• **Exercise brief**
Without changing anything, transcribe all of the entries.

═════ Provided entries

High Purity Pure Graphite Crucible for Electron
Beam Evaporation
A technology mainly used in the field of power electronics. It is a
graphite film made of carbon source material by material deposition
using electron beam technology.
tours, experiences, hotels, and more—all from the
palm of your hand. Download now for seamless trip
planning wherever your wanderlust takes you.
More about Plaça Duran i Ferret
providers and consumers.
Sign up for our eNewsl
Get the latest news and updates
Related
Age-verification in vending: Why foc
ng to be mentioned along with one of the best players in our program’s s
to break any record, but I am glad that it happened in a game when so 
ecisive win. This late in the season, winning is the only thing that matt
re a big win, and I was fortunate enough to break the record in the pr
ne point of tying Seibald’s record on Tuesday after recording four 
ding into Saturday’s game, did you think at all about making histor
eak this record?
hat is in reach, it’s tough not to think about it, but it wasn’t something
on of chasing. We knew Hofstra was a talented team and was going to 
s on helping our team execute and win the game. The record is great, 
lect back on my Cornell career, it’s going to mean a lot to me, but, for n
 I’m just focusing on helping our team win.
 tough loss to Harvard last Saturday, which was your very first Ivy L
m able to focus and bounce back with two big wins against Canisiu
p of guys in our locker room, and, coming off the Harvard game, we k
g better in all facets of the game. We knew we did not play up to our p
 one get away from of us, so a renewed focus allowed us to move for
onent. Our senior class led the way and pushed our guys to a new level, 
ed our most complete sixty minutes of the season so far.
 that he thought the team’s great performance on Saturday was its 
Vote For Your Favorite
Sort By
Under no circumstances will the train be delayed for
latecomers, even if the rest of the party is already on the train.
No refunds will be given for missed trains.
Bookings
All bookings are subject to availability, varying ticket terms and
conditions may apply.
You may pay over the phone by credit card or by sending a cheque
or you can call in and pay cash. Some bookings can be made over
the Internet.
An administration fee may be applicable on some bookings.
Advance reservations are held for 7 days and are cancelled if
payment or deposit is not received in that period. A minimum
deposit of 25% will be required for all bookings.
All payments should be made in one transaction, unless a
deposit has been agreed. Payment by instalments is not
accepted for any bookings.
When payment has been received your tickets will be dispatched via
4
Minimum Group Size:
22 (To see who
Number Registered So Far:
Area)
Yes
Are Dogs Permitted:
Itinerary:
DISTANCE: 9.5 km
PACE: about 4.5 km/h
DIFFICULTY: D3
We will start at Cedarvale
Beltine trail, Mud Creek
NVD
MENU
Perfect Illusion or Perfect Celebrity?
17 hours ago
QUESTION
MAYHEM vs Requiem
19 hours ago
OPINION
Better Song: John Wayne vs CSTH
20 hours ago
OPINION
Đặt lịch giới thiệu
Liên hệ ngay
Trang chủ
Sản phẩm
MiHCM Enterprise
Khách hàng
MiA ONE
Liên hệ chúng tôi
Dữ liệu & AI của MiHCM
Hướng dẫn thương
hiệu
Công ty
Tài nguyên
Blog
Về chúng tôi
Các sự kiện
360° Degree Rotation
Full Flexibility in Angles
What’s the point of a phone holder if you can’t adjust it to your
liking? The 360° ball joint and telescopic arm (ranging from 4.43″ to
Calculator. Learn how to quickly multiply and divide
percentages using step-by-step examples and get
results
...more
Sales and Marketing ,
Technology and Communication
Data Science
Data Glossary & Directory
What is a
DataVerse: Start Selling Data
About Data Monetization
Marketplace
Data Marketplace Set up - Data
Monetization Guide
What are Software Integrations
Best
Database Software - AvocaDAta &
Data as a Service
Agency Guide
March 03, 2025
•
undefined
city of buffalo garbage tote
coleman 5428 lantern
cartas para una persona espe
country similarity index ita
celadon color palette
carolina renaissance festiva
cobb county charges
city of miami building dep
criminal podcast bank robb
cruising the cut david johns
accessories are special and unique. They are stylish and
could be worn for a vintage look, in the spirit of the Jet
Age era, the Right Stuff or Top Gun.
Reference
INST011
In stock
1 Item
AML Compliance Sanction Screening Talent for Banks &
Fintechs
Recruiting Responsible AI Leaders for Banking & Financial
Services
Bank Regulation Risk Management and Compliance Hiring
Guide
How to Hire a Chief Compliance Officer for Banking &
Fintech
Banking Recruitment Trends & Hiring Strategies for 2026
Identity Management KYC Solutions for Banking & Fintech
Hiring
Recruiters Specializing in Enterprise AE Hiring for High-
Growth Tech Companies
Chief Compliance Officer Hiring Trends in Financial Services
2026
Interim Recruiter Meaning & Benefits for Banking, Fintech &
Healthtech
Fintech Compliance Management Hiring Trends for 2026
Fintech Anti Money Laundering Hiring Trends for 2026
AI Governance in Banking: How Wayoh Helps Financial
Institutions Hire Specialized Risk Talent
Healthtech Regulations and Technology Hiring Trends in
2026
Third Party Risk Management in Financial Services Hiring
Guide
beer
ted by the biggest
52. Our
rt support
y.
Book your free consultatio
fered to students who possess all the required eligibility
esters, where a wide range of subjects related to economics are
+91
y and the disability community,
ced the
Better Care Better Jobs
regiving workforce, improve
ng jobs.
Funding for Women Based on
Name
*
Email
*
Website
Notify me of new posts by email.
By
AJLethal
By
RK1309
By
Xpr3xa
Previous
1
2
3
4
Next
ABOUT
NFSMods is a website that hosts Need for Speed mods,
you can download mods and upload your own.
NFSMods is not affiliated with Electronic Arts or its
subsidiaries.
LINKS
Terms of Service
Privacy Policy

══════════

• **Answer for this exercise**
High Purity Pure Graphite Crucible for Electron
Beam Evaporation
A technology mainly used in the field of power electronics. It is a
graphite film made of carbon source material by material deposition
using electron beam technology.
tours, experiences, hotels, and more—all from the
palm of your hand. Download now for seamless trip
planning wherever your wanderlust takes you.
More about Plaça Duran i Ferret
providers and consumers.
Sign up for our eNewsl
Get the latest news and updates
Related
Age-verification in vending: Why foc
ng to be mentioned along with one of the best players in our program’s s
to break any record, but I am glad that it happened in a game when so 
ecisive win. This late in the season, winning is the only thing that matt
re a big win, and I was fortunate enough to break the record in the pr
ne point of tying Seibald’s record on Tuesday after recording four 
ding into Saturday’s game, did you think at all about making histor
eak this record?
hat is in reach, it’s tough not to think about it, but it wasn’t something
on of chasing. We knew Hofstra was a talented team and was going to 
s on helping our team execute and win the game. The record is great, 
lect back on my Cornell career, it’s going to mean a lot to me, but, for n
 I’m just focusing on helping our team win.
 tough loss to Harvard last Saturday, which was your very first Ivy L
m able to focus and bounce back with two big wins against Canisiu
p of guys in our locker room, and, coming off the Harvard game, we k
g better in all facets of the game. We knew we did not play up to our p
 one get away from of us, so a renewed focus allowed us to move for
onent. Our senior class led the way and pushed our guys to a new level, 
ed our most complete sixty minutes of the season so far.
 that he thought the team’s great performance on Saturday was its 
Vote For Your Favorite
Sort By
Under no circumstances will the train be delayed for
latecomers, even if the rest of the party is already on the train.
No refunds will be given for missed trains.
Bookings
All bookings are subject to availability, varying ticket terms and
conditions may apply.
You may pay over the phone by credit card or by sending a cheque
or you can call in and pay cash. Some bookings can be made over
the Internet.
An administration fee may be applicable on some bookings.
Advance reservations are held for 7 days and are cancelled if
payment or deposit is not received in that period. A minimum
deposit of 25% will be required for all bookings.
All payments should be made in one transaction, unless a
deposit has been agreed. Payment by instalments is not
accepted for any bookings.
When payment has been received your tickets will be dispatched via
4
Minimum Group Size:
22 (To see who
Number Registered So Far:
Area)
Yes
Are Dogs Permitted:
Itinerary:
DISTANCE: 9.5 km
PACE: about 4.5 km/h
DIFFICULTY: D3
We will start at Cedarvale
Beltine trail, Mud Creek
NVD
MENU
Perfect Illusion or Perfect Celebrity?
17 hours ago
QUESTION
MAYHEM vs Requiem
19 hours ago
OPINION
Better Song: John Wayne vs CSTH
20 hours ago
OPINION
Đặt lịch giới thiệu
Liên hệ ngay
Trang chủ
Sản phẩm
MiHCM Enterprise
Khách hàng
MiA ONE
Liên hệ chúng tôi
Dữ liệu & AI của MiHCM
Hướng dẫn thương
hiệu
Công ty
Tài nguyên
Blog
Về chúng tôi
Các sự kiện
360° Degree Rotation
Full Flexibility in Angles
What’s the point of a phone holder if you can’t adjust it to your
liking? The 360° ball joint and telescopic arm (ranging from 4.43″ to
Calculator. Learn how to quickly multiply and divide
percentages using step-by-step examples and get
results
...more
Sales and Marketing ,
Technology and Communication
Data Science
Data Glossary & Directory
What is a
DataVerse: Start Selling Data
About Data Monetization
Marketplace
Data Marketplace Set up - Data
Monetization Guide
What are Software Integrations
Best
Database Software - AvocaDAta &
Data as a Service
Agency Guide
March 03, 2025
•
undefined
city of buffalo garbage tote
coleman 5428 lantern
cartas para una persona espe
country similarity index ita
celadon color palette
carolina renaissance festiva
cobb county charges
city of miami building dep
criminal podcast bank robb
cruising the cut david johns
accessories are special and unique. They are stylish and
could be worn for a vintage look, in the spirit of the Jet
Age era, the Right Stuff or Top Gun.
Reference
INST011
In stock
1 Item
AML Compliance Sanction Screening Talent for Banks &
Fintechs
Recruiting Responsible AI Leaders for Banking & Financial
Services
Bank Regulation Risk Management and Compliance Hiring
Guide
How to Hire a Chief Compliance Officer for Banking &
Fintech
Banking Recruitment Trends & Hiring Strategies for 2026
Identity Management KYC Solutions for Banking & Fintech
Hiring
Recruiters Specializing in Enterprise AE Hiring for High-
Growth Tech Companies
Chief Compliance Officer Hiring Trends in Financial Services
2026
Interim Recruiter Meaning & Benefits for Banking, Fintech &
Healthtech
Fintech Compliance Management Hiring Trends for 2026
Fintech Anti Money Laundering Hiring Trends for 2026
AI Governance in Banking: How Wayoh Helps Financial
Institutions Hire Specialized Risk Talent
Healthtech Regulations and Technology Hiring Trends in
2026
Third Party Risk Management in Financial Services Hiring
Guide
beer
ted by the biggest
52. Our
rt support
y.
Book your free consultatio
fered to students who possess all the required eligibility
esters, where a wide range of subjects related to economics are
+91
y and the disability community,
ced the
Better Care Better Jobs
regiving workforce, improve
ng jobs.
Funding for Women Based on
Name
*
Email
*
Website
Notify me of new posts by email.
By
AJLethal
By
RK1309
By
Xpr3xa
Previous
1
2
3
4
Next
ABOUT
NFSMods is a website that hosts Need for Speed mods,
you can download mods and upload your own.
NFSMods is not affiliated with Electronic Arts or its
subsidiaries.
LINKS
Terms of Service
Privacy Policy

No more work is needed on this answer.